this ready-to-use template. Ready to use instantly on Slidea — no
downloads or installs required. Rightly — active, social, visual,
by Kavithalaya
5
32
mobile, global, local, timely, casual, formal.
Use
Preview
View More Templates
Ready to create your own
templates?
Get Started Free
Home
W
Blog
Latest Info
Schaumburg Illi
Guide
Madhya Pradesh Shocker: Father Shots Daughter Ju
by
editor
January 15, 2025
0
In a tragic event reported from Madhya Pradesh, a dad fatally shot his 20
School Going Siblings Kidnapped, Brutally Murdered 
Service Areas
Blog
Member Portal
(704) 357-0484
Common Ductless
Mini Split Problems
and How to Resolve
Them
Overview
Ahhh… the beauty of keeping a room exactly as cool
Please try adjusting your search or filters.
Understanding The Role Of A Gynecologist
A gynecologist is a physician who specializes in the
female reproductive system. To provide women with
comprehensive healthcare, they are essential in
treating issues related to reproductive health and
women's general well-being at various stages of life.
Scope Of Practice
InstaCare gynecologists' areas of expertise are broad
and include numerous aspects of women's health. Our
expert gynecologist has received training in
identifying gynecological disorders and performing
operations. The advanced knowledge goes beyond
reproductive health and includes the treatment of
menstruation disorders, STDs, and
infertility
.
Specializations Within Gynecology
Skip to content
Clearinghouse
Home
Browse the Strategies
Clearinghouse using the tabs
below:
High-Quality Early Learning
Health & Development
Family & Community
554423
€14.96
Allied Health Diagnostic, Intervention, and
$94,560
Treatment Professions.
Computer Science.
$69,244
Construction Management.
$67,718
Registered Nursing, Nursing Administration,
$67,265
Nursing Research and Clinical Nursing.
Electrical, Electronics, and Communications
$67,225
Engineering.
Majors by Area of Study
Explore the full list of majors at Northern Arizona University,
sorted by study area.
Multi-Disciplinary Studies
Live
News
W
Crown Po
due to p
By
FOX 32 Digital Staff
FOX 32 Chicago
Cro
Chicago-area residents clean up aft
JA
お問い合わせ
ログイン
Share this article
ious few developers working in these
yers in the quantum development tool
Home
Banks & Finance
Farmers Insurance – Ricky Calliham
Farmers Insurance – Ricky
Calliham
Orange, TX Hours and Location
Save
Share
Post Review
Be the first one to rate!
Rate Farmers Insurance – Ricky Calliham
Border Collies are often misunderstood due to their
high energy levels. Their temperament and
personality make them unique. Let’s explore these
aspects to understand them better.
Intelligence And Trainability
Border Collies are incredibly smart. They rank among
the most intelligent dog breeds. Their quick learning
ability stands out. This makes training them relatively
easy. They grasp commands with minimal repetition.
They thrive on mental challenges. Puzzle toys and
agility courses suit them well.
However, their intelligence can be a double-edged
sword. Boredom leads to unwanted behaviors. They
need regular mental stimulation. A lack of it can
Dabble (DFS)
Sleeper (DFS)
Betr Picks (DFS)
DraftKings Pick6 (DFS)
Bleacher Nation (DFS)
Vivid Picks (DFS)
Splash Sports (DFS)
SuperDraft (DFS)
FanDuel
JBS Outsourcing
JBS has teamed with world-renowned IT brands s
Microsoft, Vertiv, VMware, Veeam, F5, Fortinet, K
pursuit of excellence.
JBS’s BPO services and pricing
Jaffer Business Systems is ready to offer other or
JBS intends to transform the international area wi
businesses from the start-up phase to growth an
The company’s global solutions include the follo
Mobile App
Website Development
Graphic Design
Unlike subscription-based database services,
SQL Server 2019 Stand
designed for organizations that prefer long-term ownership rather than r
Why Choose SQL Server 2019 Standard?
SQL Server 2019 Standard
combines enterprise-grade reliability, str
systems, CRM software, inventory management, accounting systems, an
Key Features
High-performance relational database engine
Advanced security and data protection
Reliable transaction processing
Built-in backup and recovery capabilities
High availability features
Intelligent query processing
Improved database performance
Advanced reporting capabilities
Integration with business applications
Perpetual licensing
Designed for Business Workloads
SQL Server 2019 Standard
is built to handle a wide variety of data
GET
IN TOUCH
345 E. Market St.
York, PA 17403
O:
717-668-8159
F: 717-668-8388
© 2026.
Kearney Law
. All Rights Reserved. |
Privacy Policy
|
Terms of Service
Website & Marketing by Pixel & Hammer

- _What you are asked to do_: Would you please copy each line of the listing that contains the word "Pradesh"?

- _Response_:
Madhya Pradesh Shocker: Father Shots Daughter Ju
In a tragic event reported from Madhya Pradesh, a dad fatally shot his 20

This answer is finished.